You can extend any algorithm with a forward model that learns the environments transition dynamics, i.e., that predicts the next_observation, given observation and action.

Prerequisite

Please ensure that you have completed the tutorial for adding a new algorithm before proceeding with this guide.

Necessary steps

The following basic steps are necessary to equip an algorithm of your choice with a forward model:

Add a new algorithm as described in the corresponding section in this wiki.
Extend the new algorithms configuration by a field fwd, that contains important parameters for the forward model.
Import the desired forward model classes from src.utils.forward_models.py and a buffer for the training data from src.utils.fw_utils.py (you could also use a replay buffer class provided by stable baselines, but we recommend to use our custom class for convenience).
Instanciate the forward model and the data buffer.
Find the appropriate places to collect training data and to call your forward models train method.
(Optional) Save your model for later use

Here, we exemplary show you how to equip the algorithm cleansac with a forward model.

Adding a new algorithm

Start with copying the folder src.custom_algorithms.cleansac. Name your copy cleansac_mod_fw.

Copy the file conf.algorithm.cleansac.yaml.
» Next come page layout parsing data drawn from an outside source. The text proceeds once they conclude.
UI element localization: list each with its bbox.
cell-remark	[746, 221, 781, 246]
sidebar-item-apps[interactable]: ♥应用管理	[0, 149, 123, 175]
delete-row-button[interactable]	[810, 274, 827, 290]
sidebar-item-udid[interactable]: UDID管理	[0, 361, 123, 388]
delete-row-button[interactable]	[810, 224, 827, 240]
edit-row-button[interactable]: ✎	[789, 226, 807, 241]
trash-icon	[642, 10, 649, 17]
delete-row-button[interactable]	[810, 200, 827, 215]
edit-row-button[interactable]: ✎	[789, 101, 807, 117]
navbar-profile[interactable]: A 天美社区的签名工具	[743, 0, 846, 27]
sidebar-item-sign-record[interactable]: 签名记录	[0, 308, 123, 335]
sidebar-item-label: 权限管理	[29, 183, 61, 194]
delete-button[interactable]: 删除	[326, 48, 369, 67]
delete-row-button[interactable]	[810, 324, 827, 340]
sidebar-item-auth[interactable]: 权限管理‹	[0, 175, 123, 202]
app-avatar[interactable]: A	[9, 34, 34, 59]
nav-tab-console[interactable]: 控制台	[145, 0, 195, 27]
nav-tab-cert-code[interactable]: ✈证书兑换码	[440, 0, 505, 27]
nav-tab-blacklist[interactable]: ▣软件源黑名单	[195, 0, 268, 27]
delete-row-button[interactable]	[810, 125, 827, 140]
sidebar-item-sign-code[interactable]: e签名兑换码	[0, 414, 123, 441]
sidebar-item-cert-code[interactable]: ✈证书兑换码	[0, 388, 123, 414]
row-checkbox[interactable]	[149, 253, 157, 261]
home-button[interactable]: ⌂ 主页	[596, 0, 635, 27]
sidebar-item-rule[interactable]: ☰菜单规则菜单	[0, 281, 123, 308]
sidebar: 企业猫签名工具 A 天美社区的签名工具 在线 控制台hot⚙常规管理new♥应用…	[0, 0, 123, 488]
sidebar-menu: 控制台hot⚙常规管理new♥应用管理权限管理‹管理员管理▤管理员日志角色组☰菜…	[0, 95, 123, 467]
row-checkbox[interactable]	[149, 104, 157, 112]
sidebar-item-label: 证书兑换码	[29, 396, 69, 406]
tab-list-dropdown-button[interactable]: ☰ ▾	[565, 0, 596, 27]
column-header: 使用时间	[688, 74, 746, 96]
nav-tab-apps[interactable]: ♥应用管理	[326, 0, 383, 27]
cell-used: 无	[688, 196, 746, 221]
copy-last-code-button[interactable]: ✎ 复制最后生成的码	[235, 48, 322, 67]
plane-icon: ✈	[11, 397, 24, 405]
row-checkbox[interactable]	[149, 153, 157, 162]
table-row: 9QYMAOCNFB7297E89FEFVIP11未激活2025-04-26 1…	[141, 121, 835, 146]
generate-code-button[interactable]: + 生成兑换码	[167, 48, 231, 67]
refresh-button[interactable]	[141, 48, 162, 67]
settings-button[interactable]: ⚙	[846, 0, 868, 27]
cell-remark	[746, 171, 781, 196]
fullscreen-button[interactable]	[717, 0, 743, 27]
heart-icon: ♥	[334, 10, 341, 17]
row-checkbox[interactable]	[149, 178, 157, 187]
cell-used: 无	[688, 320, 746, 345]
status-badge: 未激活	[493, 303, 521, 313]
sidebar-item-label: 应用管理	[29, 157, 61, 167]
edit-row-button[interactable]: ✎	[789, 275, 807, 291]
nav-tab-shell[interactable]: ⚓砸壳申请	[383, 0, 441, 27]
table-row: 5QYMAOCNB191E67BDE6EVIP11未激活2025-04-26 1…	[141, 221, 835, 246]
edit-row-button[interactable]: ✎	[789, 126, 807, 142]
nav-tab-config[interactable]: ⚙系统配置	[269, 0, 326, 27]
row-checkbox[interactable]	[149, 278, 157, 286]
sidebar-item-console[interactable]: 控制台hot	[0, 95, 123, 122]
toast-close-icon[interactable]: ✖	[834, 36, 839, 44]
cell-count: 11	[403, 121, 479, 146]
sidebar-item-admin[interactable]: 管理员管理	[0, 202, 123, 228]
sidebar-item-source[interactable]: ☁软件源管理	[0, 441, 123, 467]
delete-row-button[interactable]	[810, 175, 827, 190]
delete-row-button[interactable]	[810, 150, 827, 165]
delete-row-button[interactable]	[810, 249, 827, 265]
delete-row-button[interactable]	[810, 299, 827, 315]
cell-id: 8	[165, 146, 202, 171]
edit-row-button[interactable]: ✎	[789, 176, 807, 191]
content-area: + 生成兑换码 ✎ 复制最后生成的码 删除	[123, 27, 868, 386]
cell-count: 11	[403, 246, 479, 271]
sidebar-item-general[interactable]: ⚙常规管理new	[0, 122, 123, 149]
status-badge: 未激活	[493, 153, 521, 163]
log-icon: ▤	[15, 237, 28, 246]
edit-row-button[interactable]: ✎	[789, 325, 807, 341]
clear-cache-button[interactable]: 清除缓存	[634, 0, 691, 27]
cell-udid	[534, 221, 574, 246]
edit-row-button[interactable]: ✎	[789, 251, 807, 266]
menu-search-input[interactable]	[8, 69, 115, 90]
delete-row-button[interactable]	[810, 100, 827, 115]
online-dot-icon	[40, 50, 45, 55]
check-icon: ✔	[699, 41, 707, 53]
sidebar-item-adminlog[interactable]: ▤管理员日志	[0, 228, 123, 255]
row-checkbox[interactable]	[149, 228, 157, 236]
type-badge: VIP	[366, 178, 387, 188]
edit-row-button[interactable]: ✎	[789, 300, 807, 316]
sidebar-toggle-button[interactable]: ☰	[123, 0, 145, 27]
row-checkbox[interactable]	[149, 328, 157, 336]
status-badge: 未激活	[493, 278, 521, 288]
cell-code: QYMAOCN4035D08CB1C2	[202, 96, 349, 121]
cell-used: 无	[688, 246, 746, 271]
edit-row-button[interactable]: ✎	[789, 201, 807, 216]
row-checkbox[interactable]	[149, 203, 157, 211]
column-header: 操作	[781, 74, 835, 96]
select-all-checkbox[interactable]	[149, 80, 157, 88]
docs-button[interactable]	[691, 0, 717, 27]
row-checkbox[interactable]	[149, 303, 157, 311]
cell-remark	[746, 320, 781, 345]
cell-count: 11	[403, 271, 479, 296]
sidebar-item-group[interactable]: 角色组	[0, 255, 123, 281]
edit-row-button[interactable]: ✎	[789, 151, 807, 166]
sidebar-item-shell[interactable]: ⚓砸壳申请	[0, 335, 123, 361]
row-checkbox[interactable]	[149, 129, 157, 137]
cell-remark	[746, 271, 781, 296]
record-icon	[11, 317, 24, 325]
Name your copy cleansac_mod_fw.yaml.

IMPORTANT: Remember to change the name of your algorithm class, the import in the __init__.py and the name in the cleansac_mod_fw.yaml. If you do not know what this means, please read the section about adding a new algorithm first!

Extending the configuration

In your newly created configuration file cleansac_mod_fw.yaml, add a field fwd, that contains all parameters for your forward model. This looks as follows:

# Original file

name: 'cleansac'

learning_rate: 0.0003
buffer_size: 1_000_000
learning_starts: 1000
batch_size: 256
tau: 0.005
gamma: 0.99
ent_coef: auto
use_her: True
n_critics: 2

# Whether to set future expected discounted cumulative reward to what the critic
# computes or to just set it to 0 if the episode is done. The SB3 implementation sets it to 0 if done,
# which is equivalent to false, so we set this as default here.
ignore_dones_for_qvalue: False

# Usually, the action scale is determined by the action space of the environment. Sometimes, however, it is
# desireable to not max out the full scale and reduce the action intensity. For this purpose,
# action_scale_factor is multiplied with the action space of the environment.
action_scale_factor: 1.0

# Whether to log each observation and action dimension in each step. This might slow down everything, but it can help
# debugging because it logs each action and observation dimension per step. It only holds for training, not for eval.
log_obs_step: False
log_act_step: False

# Changed file

name: 'cleansac_mod_fw'

learning_rate: 0.0003
buffer_size: 1_000_000
learning_starts: 1000
batch_size: 256
tau: 0.005
gamma: 0.99
ent_coef: auto
use_her: True
n_critics: 2

# Whether to set future expected discounted cumulative reward to what the critic
# computes or to just set it to 0 if the episode is done. The SB3 implementation sets it to 0 if done,
# which is equivalent to false, so we set this as default here.
ignore_dones_for_qvalue: False

# Usually, the action scale is determined by the action space of the environment. Sometimes, however, it is
# desireable to not max out the full scale and reduce the action intensity. For this purpose,
# action_scale_factor is multiplied with the action space of the environment.
action_scale_factor: 1.0

# Whether to log each observation and action dimension in each step. This might slow down everything, but it can help
# debugging because it logs each action and observation dimension per step. It only holds for training, not for eval.
log_obs_step: False
log_act_step: False

fwd:
  #  Parameters for the forward model
  hidden_size: 128
  n_hidden_layers : 2
  activation_func : 'relu'  # can be 'relu', 'tanh' or 'logistic'
  loss_func : 'l2'  # for deterministic models, use l2; for probabilisticMLE model use nll. You can implement your desired loss in src.utils.forward_models.py
  fw_batch_size : 256
  fw_learning_rate : 0.0001
  train_every_n_data : 2000  # can be set to 1 for algos that already train only in every k'th step
  ensemble_size : 3
  predict_reward: 1 # can be set to 0 if you don't want to predict the reward, but only the next state
  model_save_path : 'your/path/here'
  pre_train_data_path : 'your/path/here'

Forward model configuration

hidden_size: Number of neurons in each hidden layer.
n_hidden_layers: Numer of hidden layers.
activation_func: Activation function.
loss_func: Empirical risk function.
fw_batch_size: Batch size for training the forward model.
fw_learning_rate: Learning rate for training the forward model.
train_every_n_steps: In most cases, it makes sense to retrain the forward model only after n new data points have been collected. Training after every step slows the process down considerably.
ensemble_size: Specifies the number of models in the ensemble. Set to 1 for a single model.
predict_reward: Determines whether the model predicts only the next state (0) or both the next state and the reward (1).
model_save_path: Defines the file path where the model or its state_dict should be saved.
pre_train_data_path: Specifies the file path for pretraining data. If using pretraining, provide the path to a .pt file. For more details on saving and loading models, refer to the PyTorch documentation.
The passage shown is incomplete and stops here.